A acusação contra o agente de jogadores Miguel Pinho que representa, entre outros, Bruno Fernandes, está alicerçada no depoimento do jogador Edgar Costa, ex-jogador do plantel principal do Marítimo, atualmente a jogar na equipa B. Num primeiro momento, o atleta declarou à Polícia Judiciária ter sido aliciado antes de um jogo Marítimo-Benfica, de 8 de maio de 2016, mas não conseguiu identificar o (alegado) intermediário. O que aconteceu na segunda ocasião em que prestou declarações.

Edgar Costa foi, inicialmente, ouvido na Polícia Judiciária do Funchal, a 6 de setembro de 2018. "Sendo-lhe perguntado se teve conhecimento, antes da data do referido jogo, de alguma oferta de dinheiro a jogadores do CS Marítimo para perderem frente ao SL Benfica, responde sim", descreve o auto de inquirição.

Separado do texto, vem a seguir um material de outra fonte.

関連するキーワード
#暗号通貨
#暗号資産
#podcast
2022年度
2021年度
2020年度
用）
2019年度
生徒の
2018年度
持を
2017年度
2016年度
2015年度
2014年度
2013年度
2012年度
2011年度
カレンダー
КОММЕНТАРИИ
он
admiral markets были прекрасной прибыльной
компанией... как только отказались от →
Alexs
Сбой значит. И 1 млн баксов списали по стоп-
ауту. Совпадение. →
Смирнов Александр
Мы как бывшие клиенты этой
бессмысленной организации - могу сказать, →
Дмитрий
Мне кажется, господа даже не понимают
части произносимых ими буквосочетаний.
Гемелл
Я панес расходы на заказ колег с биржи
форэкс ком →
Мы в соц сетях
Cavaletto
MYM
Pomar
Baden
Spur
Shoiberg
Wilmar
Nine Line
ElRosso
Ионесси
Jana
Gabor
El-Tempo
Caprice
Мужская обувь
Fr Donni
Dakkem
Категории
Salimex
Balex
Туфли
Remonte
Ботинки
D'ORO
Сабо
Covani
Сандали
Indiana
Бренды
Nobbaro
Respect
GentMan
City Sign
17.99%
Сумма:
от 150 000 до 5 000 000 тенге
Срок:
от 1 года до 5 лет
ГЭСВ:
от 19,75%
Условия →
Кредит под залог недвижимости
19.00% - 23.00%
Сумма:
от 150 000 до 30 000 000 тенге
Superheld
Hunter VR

Explicando o contexto do que tinha acabado de afirmar, Edgar Costa acrescentou que "dois dias antes do jogo", recebeu "uma chamada anónima no seu telemóvel de um indíviduo do sexo masculino, que na altura não se identificou e cujo nome já não se recorda". Na conversa, o tal homem disse ser "empresário de futebol e que, nesse âmbito, gostava de encontrar-se consigo".

O encontro, de acordo com o mesmo depoimento, acabaria por acontecer no Hotel Pestana Casino Park, na no Funchal, estando o empresário à sua espera no "hall" de entrada. Depois de subirem a um quarto, Edgar Costa apercebeu-se que lá dentro estava outro homem, "mais velho".

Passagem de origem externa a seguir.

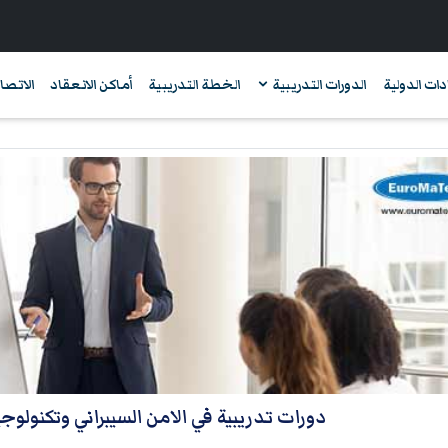
دات الدولية
الدورات التدريبية
الخطة التدريبية
أماكن الانعقاد
الاتصال
دورات تدريبية في الامن السيبراني وتكنولوج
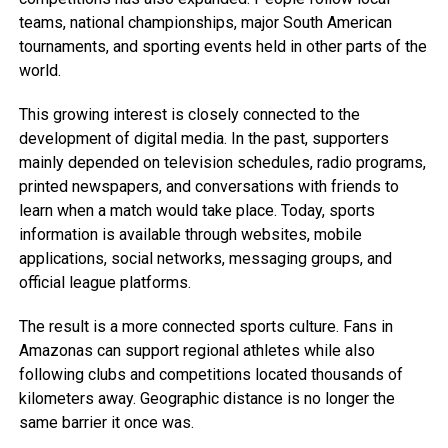
teams, national championships, major South American
tournaments, and sporting events held in other parts of the
world.
This growing interest is closely connected to the
development of digital media. In the past, supporters
mainly depended on television schedules, radio programs,
printed newspapers, and conversations with friends to
learn when a match would take place. Today, sports
information is available through websites, mobile
applications, social networks, messaging groups, and
official league platforms.
The result is a more connected sports culture. Fans in
Amazonas can support regional athletes while also
following clubs and competitions located thousands of
kilometers away. Geographic distance is no longer the
same barrier it once was.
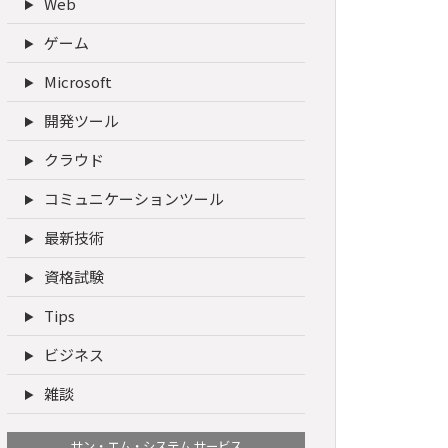
Web
ゲーム
Microsoft
開発ツール
クラウド
コミュニケーションツール
最新技術
資格試験
Tips
ビジネス
雑談
サン・エム・システム サービス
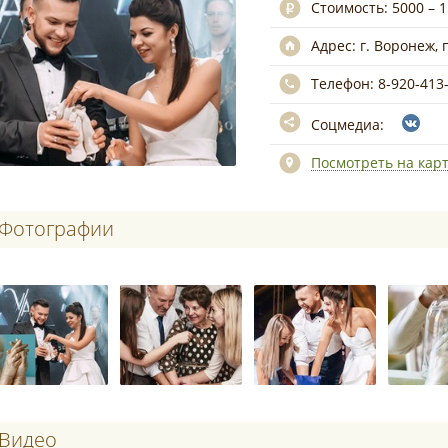
Стоимость:
5000 – 
Адрес:
г. Воронеж, п
Телефон:
8-920-413
Соцмедиа:
Посмотреть на кар
Фотографии
Видео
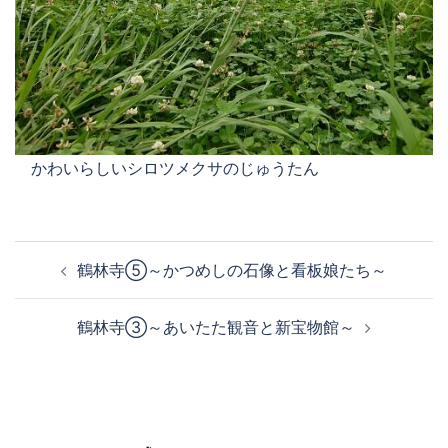
かわいらしいシロツメクサのじゅうたん
投
鶴林寺⑤～かつめしの石像と看板娘たち～
稿
ナ
鶴林寺③～あいたた観音と新宝物館～
ビ
ゲ
ー
シ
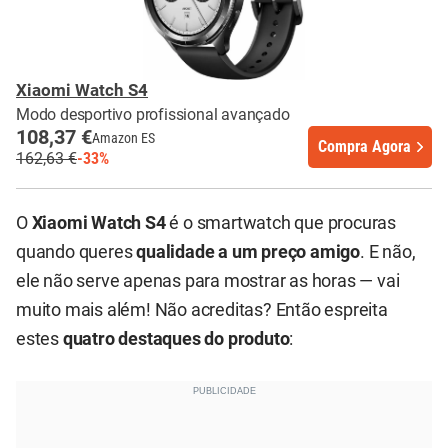
Xiaomi Watch S4
Modo desportivo profissional avançado
108,37 €
Amazon ES
Compra Agora
162,63 €
-33%
O
Xiaomi Watch S4
é o smartwatch que procuras
quando queres
qualidade a um preço amigo
. E não,
ele não serve apenas para mostrar as horas — vai
muito mais além! Não acreditas? Então espreita
estes
quatro destaques do produto
:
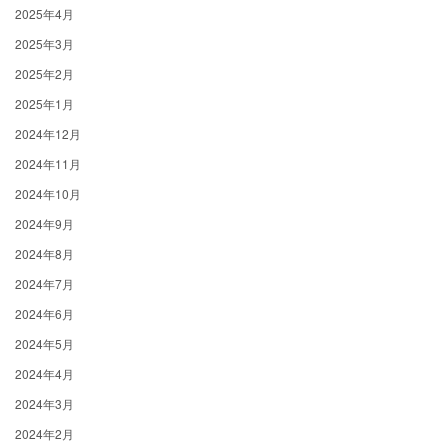
2025年4月
2025年3月
2025年2月
2025年1月
2024年12月
2024年11月
2024年10月
2024年9月
2024年8月
2024年7月
2024年6月
2024年5月
2024年4月
2024年3月
2024年2月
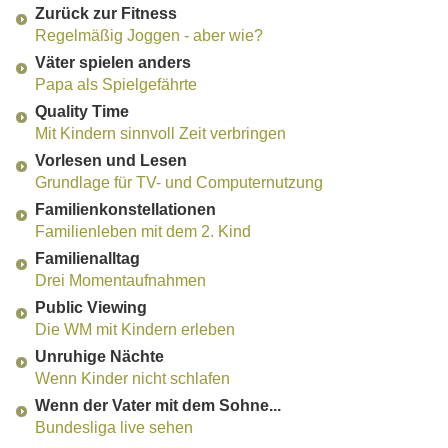
Zurück zur Fitness
Regelmäßig Joggen - aber wie?
Väter spielen anders
Papa als Spielgefährte
Quality Time
Mit Kindern sinnvoll Zeit verbringen
Vorlesen und Lesen
Grundlage für TV- und Computernutzung
Familienkonstellationen
Familienleben mit dem 2. Kind
Familienalltag
Drei Momentaufnahmen
Public Viewing
Die WM mit Kindern erleben
Unruhige Nächte
Wenn Kinder nicht schlafen
Wenn der Vater mit dem Sohne...
Bundesliga live sehen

Sem conseguir nomear qualquer um dos seus interlocutores, Edgar Costa referiu que ambos lhe disseram estar ali "em nome do SL Benfica" para lhe "fazer uma oferta, no valor de 30 mil euros, caso estivesse disposto a assumir uma fraca prestação" no jogo contra os "encarnados". "Bastaria jogar mal e não rematar à baliza", terá sido esta a expressão utilizada, de acordo com o depoimento de Edgar Costa. Ao mesmo tempo, foi-lhe assegurado "um novo contrato de trabalho, melhor remunerado, noutro clube".

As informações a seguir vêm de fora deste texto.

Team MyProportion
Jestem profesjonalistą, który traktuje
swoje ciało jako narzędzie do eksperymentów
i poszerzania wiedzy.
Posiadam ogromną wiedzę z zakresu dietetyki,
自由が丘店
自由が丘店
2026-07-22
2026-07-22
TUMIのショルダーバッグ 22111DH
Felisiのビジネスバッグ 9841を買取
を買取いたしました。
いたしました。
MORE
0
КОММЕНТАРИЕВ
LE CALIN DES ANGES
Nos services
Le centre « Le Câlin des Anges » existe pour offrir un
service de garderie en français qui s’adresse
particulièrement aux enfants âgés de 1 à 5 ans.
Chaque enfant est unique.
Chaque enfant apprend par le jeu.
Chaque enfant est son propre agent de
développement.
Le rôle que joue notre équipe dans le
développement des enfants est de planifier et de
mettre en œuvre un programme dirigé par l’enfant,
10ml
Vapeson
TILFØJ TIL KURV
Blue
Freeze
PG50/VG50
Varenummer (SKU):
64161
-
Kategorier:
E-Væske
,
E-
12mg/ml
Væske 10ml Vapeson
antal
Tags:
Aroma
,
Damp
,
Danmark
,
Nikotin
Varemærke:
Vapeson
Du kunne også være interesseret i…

"Estupefacto e desiludido face ao que acabara de ouvir, disse-lhes de imediato que não contassem consigo, uma vez que era e queria continuar a ser um homem livre. Na verdade, disse-lhes também que 'não aceitava a oferta, que nasceu pobre e podia morrer pobre mas nunca iria fazer uma coisa daquelas, ainda por cima ao clube que não só lhe paga o ordenado como ainda por cima é o clube do seu coração'", lê-se no auto da Polícia Judiciária. "Pensa bem", terão dito os dois interlocutores, acrescentou Edgar Costa.

Neste depoimento, Edgar Costa garantiu não ter sido contactado pelo empresário César Boaventura - já condenado em tribunal - nem pelo antigo assessor do SL Benfica Paulo Gonçalves.

O segundo depoimento

Ouvido, pela segunda vez, a 25 de junho de 2019 e já perante uma procuradora do Ministério Público (ou seja, as suas declarações poderão ser usadas num eventual julgamento), Edgar Costa não só confirmou o teor do primeiro depoimento, como, depois de ter sido confrontado com fotografias correspondentes as "hóspedes do Hotel Pestana Casino Park, na data dos factos", não hesitou em identificar o "indivíduo mais novo que o contactou": o empresário Miguel Ruben Pinho.

Foi após o primeiro depoimento de Edgar Costa que a Polícia Judiciária recolheu a lista de hóspedes do hotel nos dias que antecederam o jogo entre Marítimo e Benfica e organizou tudo num dossiê com as respetivas fotografias retiradas do arquivo de identificação civil.

Chamado a prestar declarações, a 3 de março de 2023, Miguel Pinho foi constituído arguido, precisamente sobre os factos revelados por Edgar Costa. Mas o empresário optou por não prestar declarações no Departamento Central de Investigação e Acção Penal (DCIAP).

Ontem, como o NOW avançou, o DCIAP acusou Miguel Pinho de um crime de corrupção desportiva ativa agravada. O Ministério Público pediu, como pena acessória, a proibição do exercício da atividade de agente desportivo e reclama ainda o pagamento de 30 mil euros.